(Saved data entries)
====

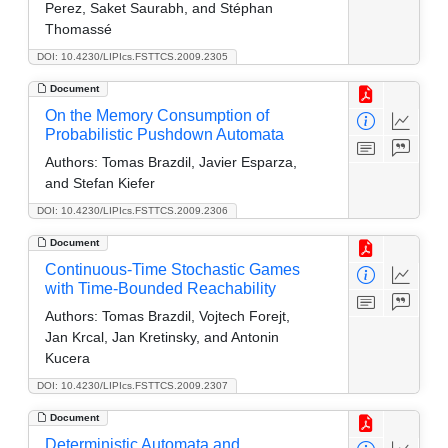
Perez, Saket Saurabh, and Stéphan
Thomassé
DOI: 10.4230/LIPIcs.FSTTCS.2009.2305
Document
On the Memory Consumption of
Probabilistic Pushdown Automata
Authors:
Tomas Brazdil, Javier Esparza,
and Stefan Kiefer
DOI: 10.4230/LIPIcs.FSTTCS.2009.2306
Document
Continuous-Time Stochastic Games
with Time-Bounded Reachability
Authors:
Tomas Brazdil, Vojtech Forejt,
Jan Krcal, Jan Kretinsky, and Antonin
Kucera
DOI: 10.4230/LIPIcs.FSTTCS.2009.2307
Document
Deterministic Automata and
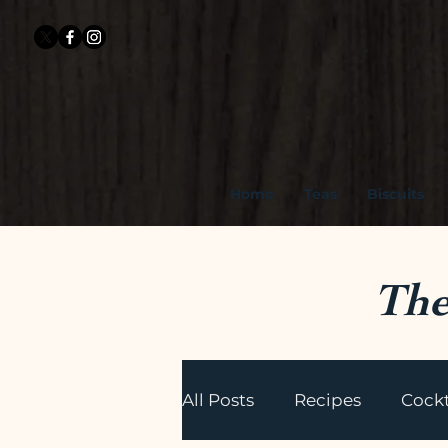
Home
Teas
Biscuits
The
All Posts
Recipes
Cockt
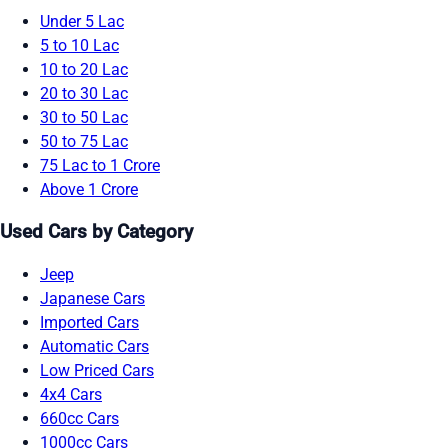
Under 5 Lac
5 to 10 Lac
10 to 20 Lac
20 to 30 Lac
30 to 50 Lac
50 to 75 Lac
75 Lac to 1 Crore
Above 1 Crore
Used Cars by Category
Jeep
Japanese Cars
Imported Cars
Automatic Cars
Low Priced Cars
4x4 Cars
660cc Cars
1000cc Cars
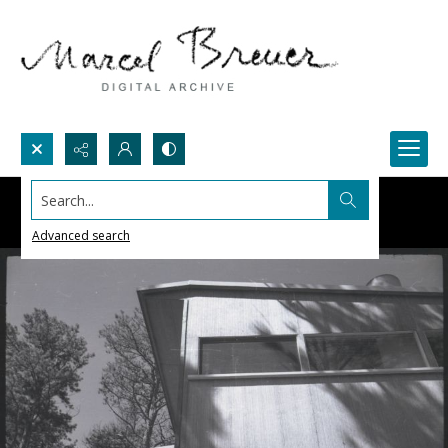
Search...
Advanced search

====

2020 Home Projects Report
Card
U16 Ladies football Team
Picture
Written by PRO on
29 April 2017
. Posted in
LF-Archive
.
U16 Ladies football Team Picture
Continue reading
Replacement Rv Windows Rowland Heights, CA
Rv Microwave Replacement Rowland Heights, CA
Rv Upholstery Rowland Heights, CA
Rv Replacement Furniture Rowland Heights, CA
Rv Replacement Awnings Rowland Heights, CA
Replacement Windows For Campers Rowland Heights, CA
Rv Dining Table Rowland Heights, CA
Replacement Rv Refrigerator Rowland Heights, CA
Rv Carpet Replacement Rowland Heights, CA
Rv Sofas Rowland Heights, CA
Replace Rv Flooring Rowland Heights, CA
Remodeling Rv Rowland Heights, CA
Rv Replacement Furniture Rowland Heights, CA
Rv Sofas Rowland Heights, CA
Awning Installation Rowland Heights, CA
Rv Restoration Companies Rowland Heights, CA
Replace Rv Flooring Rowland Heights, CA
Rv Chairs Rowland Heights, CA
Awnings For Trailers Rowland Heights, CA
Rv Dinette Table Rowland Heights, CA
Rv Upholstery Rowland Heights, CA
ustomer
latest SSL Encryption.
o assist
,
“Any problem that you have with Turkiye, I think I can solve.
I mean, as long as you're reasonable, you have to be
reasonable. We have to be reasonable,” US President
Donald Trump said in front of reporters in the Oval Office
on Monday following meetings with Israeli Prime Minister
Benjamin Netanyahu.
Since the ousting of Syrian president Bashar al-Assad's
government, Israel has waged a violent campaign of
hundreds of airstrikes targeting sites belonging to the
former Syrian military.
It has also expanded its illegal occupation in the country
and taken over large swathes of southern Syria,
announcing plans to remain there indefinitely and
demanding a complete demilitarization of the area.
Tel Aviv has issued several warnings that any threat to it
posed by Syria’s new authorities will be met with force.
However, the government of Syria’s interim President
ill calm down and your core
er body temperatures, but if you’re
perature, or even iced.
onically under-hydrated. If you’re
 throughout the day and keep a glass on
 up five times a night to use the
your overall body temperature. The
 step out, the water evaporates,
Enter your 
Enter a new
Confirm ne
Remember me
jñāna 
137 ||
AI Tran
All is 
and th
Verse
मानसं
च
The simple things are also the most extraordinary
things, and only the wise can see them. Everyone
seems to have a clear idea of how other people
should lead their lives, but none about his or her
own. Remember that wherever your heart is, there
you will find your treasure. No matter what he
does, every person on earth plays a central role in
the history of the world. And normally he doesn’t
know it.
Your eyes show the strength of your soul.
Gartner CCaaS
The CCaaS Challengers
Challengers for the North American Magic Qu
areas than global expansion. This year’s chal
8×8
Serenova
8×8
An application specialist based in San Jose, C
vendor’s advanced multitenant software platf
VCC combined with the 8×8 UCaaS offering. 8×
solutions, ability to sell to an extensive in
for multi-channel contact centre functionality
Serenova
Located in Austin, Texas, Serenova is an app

====

- _Exercise_:
Exact copy, pictures excluded: from the line with "On the Memory Consumption of" up to and including the line with "Advanced search" in the data above.

- _Answer below_:
On the Memory Consumption of
Probabilistic Pushdown Automata
Authors:
Tomas Brazdil, Javier Esparza,
and Stefan Kiefer
DOI: 10.4230/LIPIcs.FSTTCS.2009.2306
Document
Continuous-Time Stochastic Games
with Time-Bounded Reachability
Authors:
Tomas Brazdil, Vojtech Forejt,
Jan Krcal, Jan Kretinsky, and Antonin
Kucera
DOI: 10.4230/LIPIcs.FSTTCS.2009.2307
Document
Deterministic Automata and
Home
Teas
Biscuits
The
All Posts
Recipes
Cockt
Under 5 Lac
5 to 10 Lac
10 to 20 Lac
20 to 30 Lac
30 to 50 Lac
50 to 75 Lac
75 Lac to 1 Crore
Above 1 Crore
Used Cars by Category
Jeep
Japanese Cars
Imported Cars
Automatic Cars
Low Priced Cars
4x4 Cars
660cc Cars
1000cc Cars
Search...
Advanced search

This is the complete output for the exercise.